Ordered, conserved exon structure strongly suggests that segments in corresponding regions in exons have been exchanged with distinctly different ones during the evolution of these genes. Such a "switching" of segments in exons may result in drastically altering the molecular surface topology and charge, and hence the molecular targets of these three-finger toxins. Thus the phenomenon of accelerated segment switch in exons to alter targeting (ASSET) may play an important role in the evolution of three-finger toxins, resulting in a family of toxins with a highly conserved structural fold but widely varying biological activities.

Background

Snake venom is a mixture of proteins and polypeptides which can be divided into enzymatic and non-enzymatic families [1]. Three-finger toxins are non-enzymatic polypeptides which belong to a well characterized superfamily of snake venom toxins. Structurally they have similar folds, with three β-sheeted loops ('fingers') that are stabilized by 4–5 disulfide bridges present in the central core [2,3]. Despite their structural similarity, they differ widely in their molecular targets. For example, members of this family target various receptor/ion channel proteins such as α1-nAChRs, L-type calcium channels and integrin αIIbβ3 (Table (Table1).1). Such a wide diversity in their molecular targets is due to changes in their primary sequences, while keeping the basic molecular scaffold intact. Analysis of amino acid sequences and gene structures will help elucidate the molecular evolution of these functionally important toxins.

Table 1
Diversity of molecular targets for representative members of the three-finger toxin gene family.
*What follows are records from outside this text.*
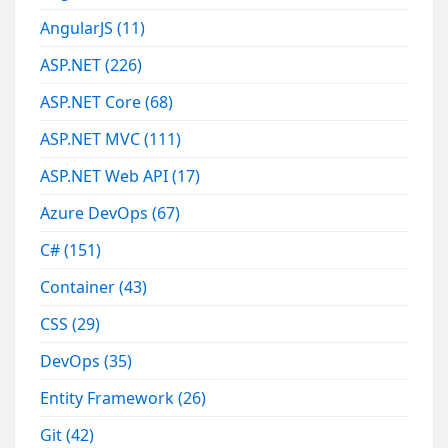
AngularJS
(11)
ASP.NET
(226)
ASP.NET Core
(68)
ASP.NET MVC
(111)
ASP.NET Web API
(17)
Azure DevOps
(67)
C#
(151)
Container
(43)
CSS
(29)
DevOps
(35)
Entity Framework
(26)
Git
(42)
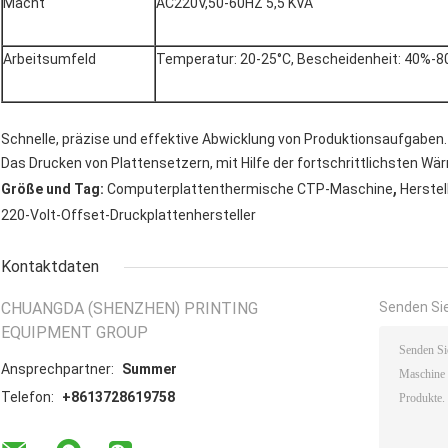
Macht
AC220V,50-60HZ 5,5 KVA
Arbeitsumfeld
Temperatur: 20-25°C, Bescheidenheit: 40%-
Schnelle, präzise und effektive Abwicklung von Produktionsaufgaben.
Das Drucken von Plattensetzern, mit Hilfe der fortschrittlichsten Wär
,
Größe und Tag:
Computerplattenthermische CTP-Maschine
Herstel
220-Volt-Offset-Druckplattenhersteller
Kontaktdaten
CHUANGDA (SHENZHEN) PRINTING
Senden Sie
EQUIPMENT GROUP
Ansprechpartner:
Summer
Telefon:
+8613728619758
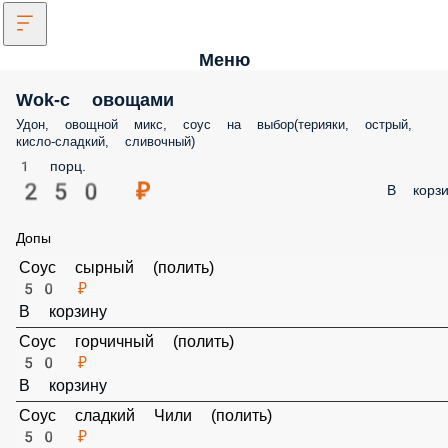
Меню
Wok-c овощами
Удон, овощной микс, соус на выбор(терияки, острый, кисло-сладкий,
сливочный)
1 порц.
250 ₽
В корз
Допы
Соус сырный (полить)
50 ₽
В корзину
Соус горчичный (полить)
50 ₽
В корзину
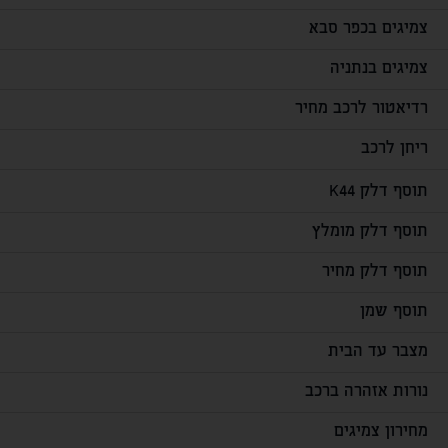
צמיגים בכפר סבא
צמיגים בנתניה
רדיאטור לרכב מחיר
ריחן לרכב
תוסף דלק K44
תוסף דלק מומלץ
תוסף דלק מחיר
תוסף שמן
מצבר עד הבית
נורות אזהרה ברכב
מחירון צמיגים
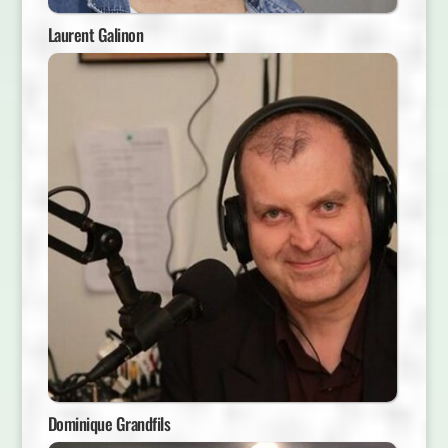
Laurent Galinon
Dominique Grandfils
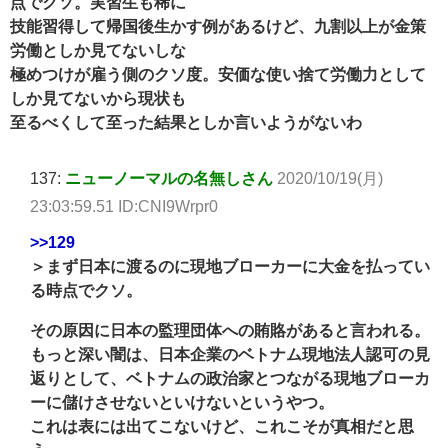
点でクソ。実習生も稀に
技能習得して帰国後生かす例があるけど、九割以上が金策
労働としか見てないしな
極めつけが雇う側のクソ度。安価な使い捨て労働力として
しか見てないから現状も
至るべくして至った結果としか言いようがないわ
137:
ニューノーマルの名無しさん
2020/10/19(月)
23:03:59.51 ID:CNI9Wrpr0
>>129
＞まず日本に渡るのに現地ブローカーに大金を払ってい
る時点でクソ。
その原因に日本の監理団体への賄賂があると言われる。
もっと深い闇は、日本企業のベトナム現地法人認可の見
返りとして、ベトナムの政治家とつながる現地ブローカ
ーに儲けさせないといけないというやつ。
これは表には出てこないけど、これこそが真相だと思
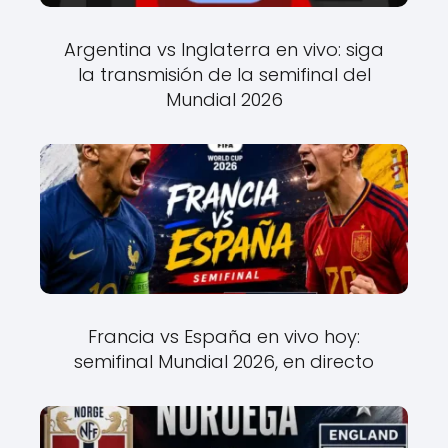
Argentina vs Inglaterra en vivo: siga
la transmisión de la semifinal del
Mundial 2026
Francia vs España en vivo hoy:
semifinal Mundial 2026, en directo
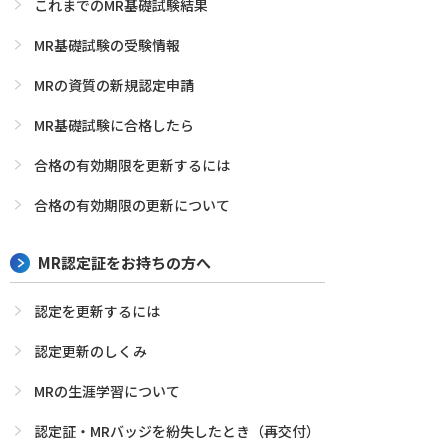
これまでのMR基礎試験結果
MR基礎試験の受験情報
MRの資質の新規認定申請
MR基礎試験に合格したら
合格の有効期限を更新するには
合格の有効期限の更新について
MR認定証をお持ちの方へ
認定を更新するには
認定更新のしくみ
MRの生涯学習について
認定証・MRバッジを紛失したとき（再交付）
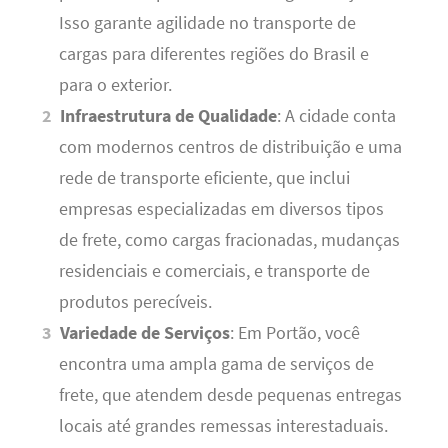
Isso garante agilidade no transporte de
cargas para diferentes regiões do Brasil e
para o exterior.
Infraestrutura de Qualidade
: A cidade conta
com modernos centros de distribuição e uma
rede de transporte eficiente, que inclui
empresas especializadas em diversos tipos
de frete, como cargas fracionadas, mudanças
residenciais e comerciais, e transporte de
produtos perecíveis.
Variedade de Serviços
: Em Portão, você
encontra uma ampla gama de serviços de
frete, que atendem desde pequenas entregas
locais até grandes remessas interestaduais.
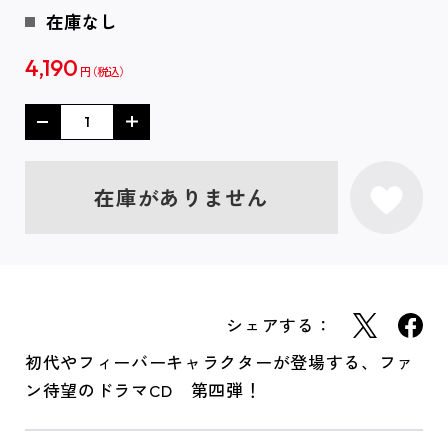
在庫なし
4,190
円
在庫がありません
シェアする：
初代やフィーバーキャラクターが登場する、ファ
ン待望のドラマCD 第四弾！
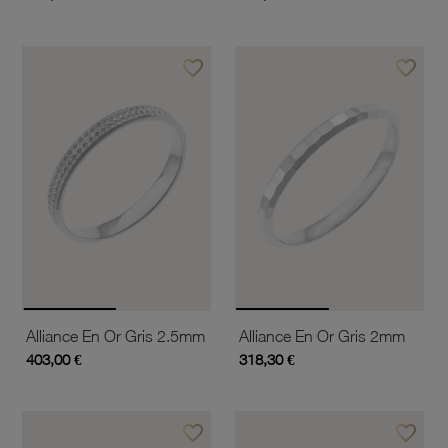
favorite_border
favorite_border
Ajouter à vos favoris
Ajouter 
Alliance En Or Gris 2.5mm
Alliance En Or Gris 2mm
403,00 €
318,30 €
favorite_border
favorite_border
Ajouter à vos favoris
Ajouter 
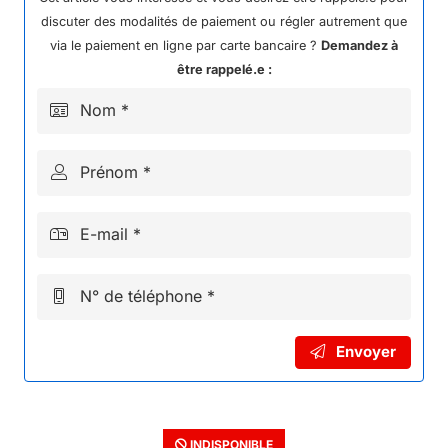
discuter des modalités de paiement ou régler autrement que
via le paiement en ligne par carte bancaire ?
Demandez à
être rappelé.e :
Nom *
Prénom *
E-mail *
N° de téléphone *
Envoyer
INDISPONIBLE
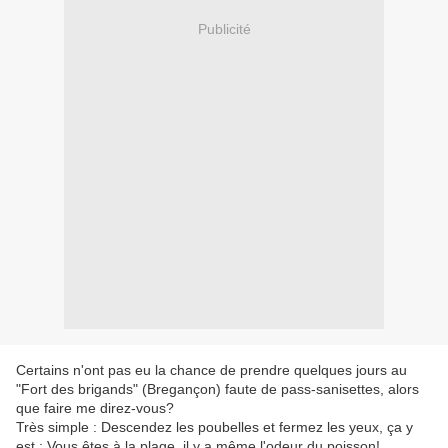
Publicité
Certains n'ont pas eu la chance de prendre quelques jours au
"Fort des brigands" (Bregançon) faute de pass-sanisettes, alors
que faire me direz-vous?
Très simple : Descendez les poubelles et fermez les yeux, ça y
est : Vous êtes à la plage, il y a même l'odeur du poisson!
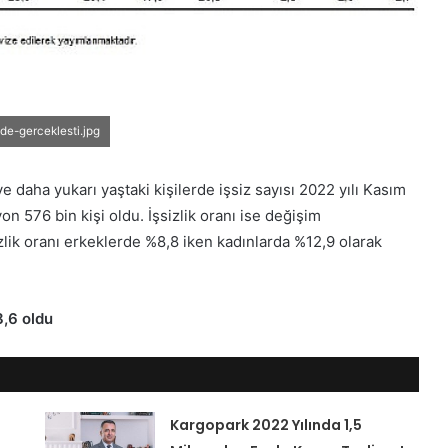
de-gerceklesti.jpg
 daha yukarı yaştaki kişilerde işsiz sayısı 2022 yılı Kasım
on 576 bin kişi oldu. İşsizlik oranı ise değişim
lik oranı erkeklerde %8,8 iken kadınlarda %12,9 olarak
8,6 oldu
Kargopark 2022 Yılında 1,5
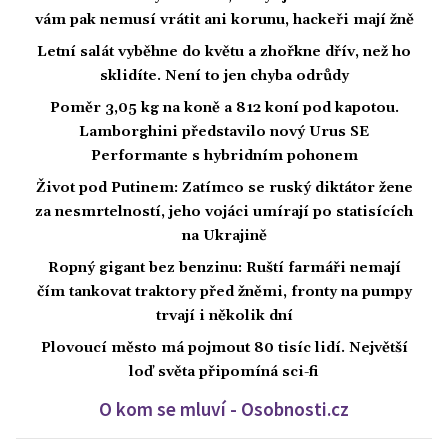
vám pak nemusí vrátit ani korunu, hackeři mají žně
Letní salát vyběhne do květu a zhořkne dřív, než ho
sklidíte. Není to jen chyba odrůdy
Poměr 3,05 kg na koně a 812 koní pod kapotou.
Lamborghini představilo nový Urus SE
Performante s hybridním pohonem
Život pod Putinem: Zatímco se ruský diktátor žene
za nesmrtelností, jeho vojáci umírají po statisících
na Ukrajině
Ropný gigant bez benzinu: Ruští farmáři nemají
čím tankovat traktory před žněmi, fronty na pumpy
trvají i několik dní
Plovoucí město má pojmout 80 tisíc lidí. Největší
loď světa připomíná sci-fi
O kom se mluví - Osobnosti.cz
As with other snake venom proteins [4-6], three-finger toxins are also encoded by a multigene family [7-10] and contain functionally diversified isoforms. These venom protein families have evolved through a process of gene duplication followed by accelerated point mutations in the protein coding region [11-15]. For example, in phospholipase A2 genes, the dN/dS ratio in the coding regions is higher than in the non-coding regions [4,16]. Such adaptive Darwinian evolution plays an important role in the evolution of novel gene functions, leading to functional diversity in each superfamily of toxins. The accelerated rate of mutations in venom proteins likely provides a competitive edge in predator-prey interactions [17].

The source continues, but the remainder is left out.